:: Required work ::
The response has to reproduce all entries exactly while excluding their pictures.

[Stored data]
================
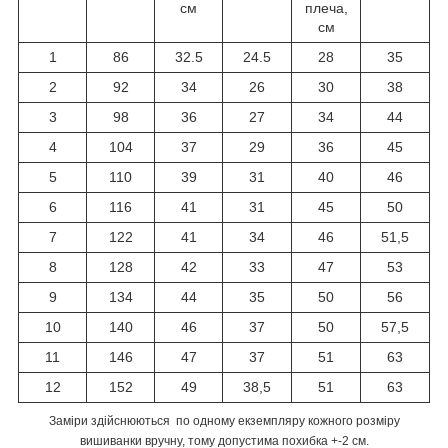
см
плеча,
см
1
86
32.5
24.5
28
35
2
92
34
26
30
38
3
98
36
27
34
44
4
104
37
29
36
45
5
110
39
31
40
46
6
116
41
31
45
50
7
122
41
34
46
51,5
8
128
42
33
47
53
9
134
44
35
50
56
10
140
46
37
50
57,5
11
146
47
37
51
63
12
152
49
38,5
51
63
Заміри здійснюються по одному екземпляру кожного розміру
вишиванки вручну, тому допустима похибка +-2 см.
================
:: Solution to this problem ::
см
плеча,
см
1
86
32.5
24.5
28
35
2
92
34
26
30
38
3
98
36
27
34
44
4
104
37
29
36
45
5
110
39
31
40
46
6
116
41
31
45
50
7
122
41
34
46
51,5
8
128
42
33
47
53
9
134
44
35
50
56
10
140
46
37
50
57,5
11
146
47
37
51
63
12
152
49
38,5
51
63
Заміри здійснюються по одному екземпляру кожного розміру
вишиванки вручну, тому допустима похибка +-2 см.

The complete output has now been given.